◆ What to produce
The word "Rettungs" marks the lines to keep; find each one in the data and copy it.

◆ Dataset entries
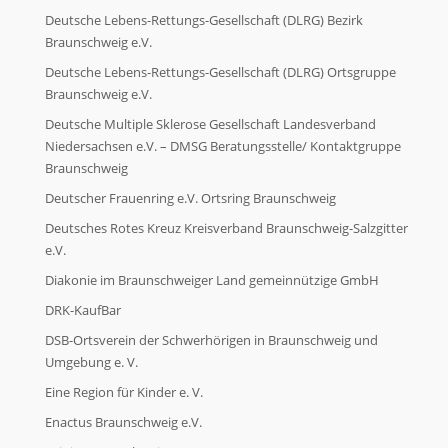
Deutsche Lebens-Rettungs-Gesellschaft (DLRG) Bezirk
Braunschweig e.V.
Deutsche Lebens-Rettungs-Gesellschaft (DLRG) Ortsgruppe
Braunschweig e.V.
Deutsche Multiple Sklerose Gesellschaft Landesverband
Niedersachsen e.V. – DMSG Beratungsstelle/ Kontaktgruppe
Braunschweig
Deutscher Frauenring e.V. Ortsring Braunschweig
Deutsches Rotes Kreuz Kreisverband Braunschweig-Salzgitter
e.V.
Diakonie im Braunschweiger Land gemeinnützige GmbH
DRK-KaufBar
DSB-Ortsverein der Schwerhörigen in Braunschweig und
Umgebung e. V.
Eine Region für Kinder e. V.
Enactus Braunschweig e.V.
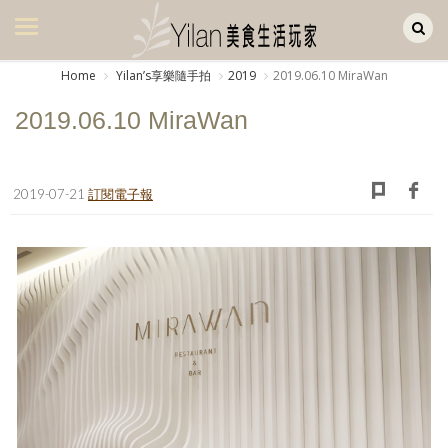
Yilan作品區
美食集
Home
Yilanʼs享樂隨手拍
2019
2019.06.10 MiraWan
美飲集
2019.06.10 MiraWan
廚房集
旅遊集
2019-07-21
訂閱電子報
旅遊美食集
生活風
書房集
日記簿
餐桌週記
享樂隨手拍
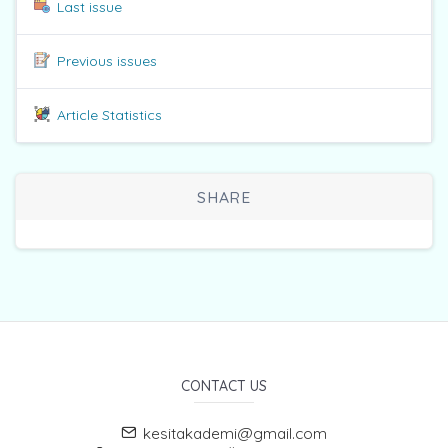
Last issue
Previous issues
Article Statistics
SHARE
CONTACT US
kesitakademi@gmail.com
* * *
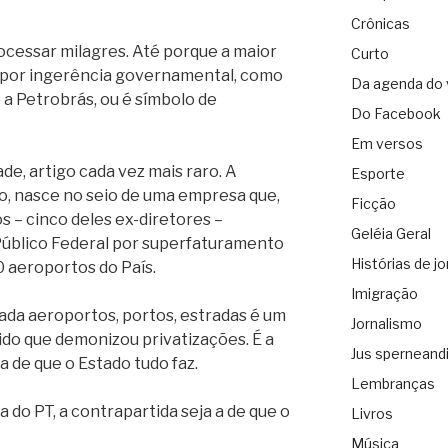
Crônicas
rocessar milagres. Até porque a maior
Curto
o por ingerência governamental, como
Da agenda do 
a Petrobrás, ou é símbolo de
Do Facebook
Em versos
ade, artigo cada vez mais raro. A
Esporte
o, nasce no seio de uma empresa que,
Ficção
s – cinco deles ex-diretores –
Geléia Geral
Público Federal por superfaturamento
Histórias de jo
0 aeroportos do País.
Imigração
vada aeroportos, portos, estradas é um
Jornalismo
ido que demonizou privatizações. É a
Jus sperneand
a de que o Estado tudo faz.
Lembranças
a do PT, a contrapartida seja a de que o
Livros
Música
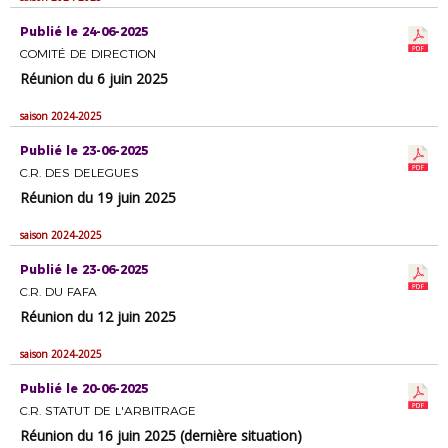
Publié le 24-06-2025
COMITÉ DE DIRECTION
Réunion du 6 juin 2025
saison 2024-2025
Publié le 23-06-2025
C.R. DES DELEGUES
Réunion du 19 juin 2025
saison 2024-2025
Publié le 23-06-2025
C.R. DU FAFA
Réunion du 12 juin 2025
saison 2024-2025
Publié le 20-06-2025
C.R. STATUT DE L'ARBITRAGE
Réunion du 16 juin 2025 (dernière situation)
* * *
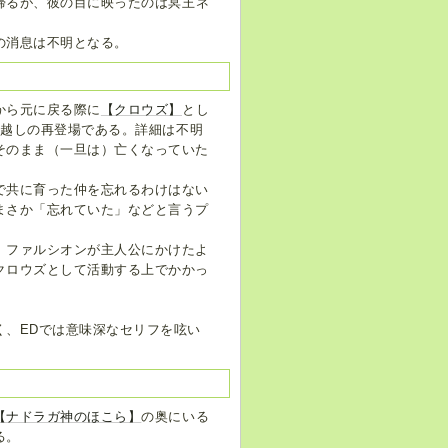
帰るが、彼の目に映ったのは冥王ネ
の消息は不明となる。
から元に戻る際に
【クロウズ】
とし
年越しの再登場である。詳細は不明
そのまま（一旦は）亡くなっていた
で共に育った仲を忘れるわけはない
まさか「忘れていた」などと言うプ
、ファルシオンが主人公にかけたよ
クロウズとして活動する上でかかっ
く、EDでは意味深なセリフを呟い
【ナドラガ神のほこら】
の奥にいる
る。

◆ Task result
Deutsche Lebens-Rettungs-Gesellschaft (DLRG) Bezirk
Deutsche Lebens-Rettungs-Gesellschaft (DLRG) Ortsgruppe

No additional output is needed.